Viviam os três na casa. Eles os dois e a arma. Embora a tivesse visto apenas meia dúzia de vezes, ela lá estava, escondida no guarda-fatos do abafado quarto de casal. E às vezes, durante a noite, quando o som dos corpos se misturava com o ruidoso clic da pequena fechadura do armário, sabia-se, desde logo, que Ela iria ver a luz da noite e do candeeiro velhinho, uma das poucas peças que sobraram das constantes mudanças de casa.
Nas primeiras vezes, rezava à santa e, quando Ela voltava para o reino da escuridão e os corpos ficavam a salvo, costumava adormecer com o coração a explodir de amor pelos céus, que a haviam salvo da vergonha, uma vez mais.
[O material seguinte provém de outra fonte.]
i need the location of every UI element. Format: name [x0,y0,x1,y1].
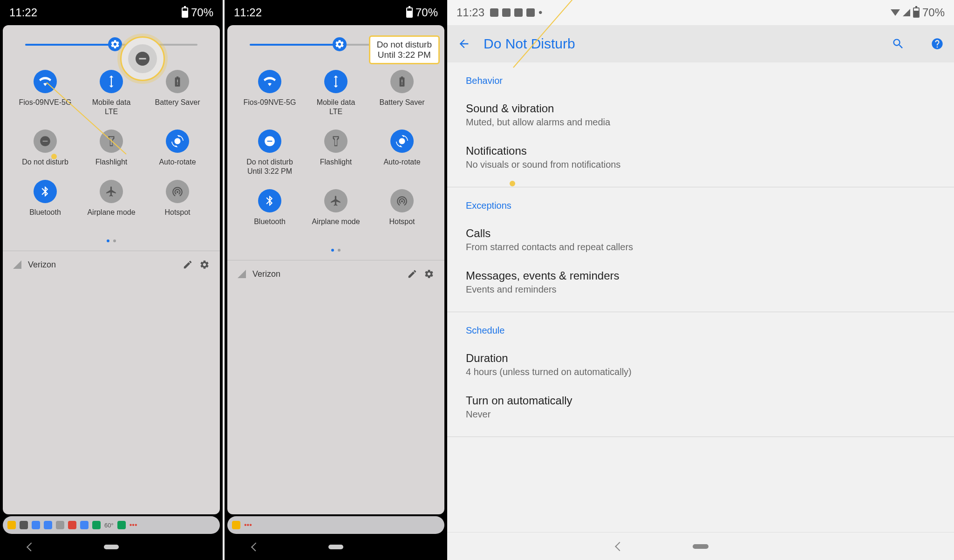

Porém, com o tempo, o peito foi-se habituando às investidas do reino das trevas e mesmo nas horas de maior aflição permanecia no corpo a estranha sensação de que haveria de correr tudo bem, uma vez mais, e a arma voltaria a dormitar junto da roupa, no pesado armário de madeira.
Até que um dia, aconteceu. E nem teve tempo para perceber se o som seco que se fez ouvir a meio da noite, fazendo tremer o relógio do velho campanário de pedra da aldeia, proveio da arma ou da sua própria cabeça, que explodira entretanto. Às vezes, quando era criança, tinha medo que a casa ruísse. Com o tempo, instalou-se na parede do quarto, mesmo junto à janela, uma fenda muito pequena que lhe ocupou os pensamentos das noites desse verão, sob a forma de pesadelos. Também o céu lhe poderia cair em cima da cabeça a qualquer instante. Estava longe de imaginar, nesses anos, que o inferno partia dos corpos e não dos céus.

2 comentários:

deep disse...

as estrelas caem quando não há tecto para as suster...

Flour disse...

É um grave despertar da primavera... mais pesaroso que a sua inexistência.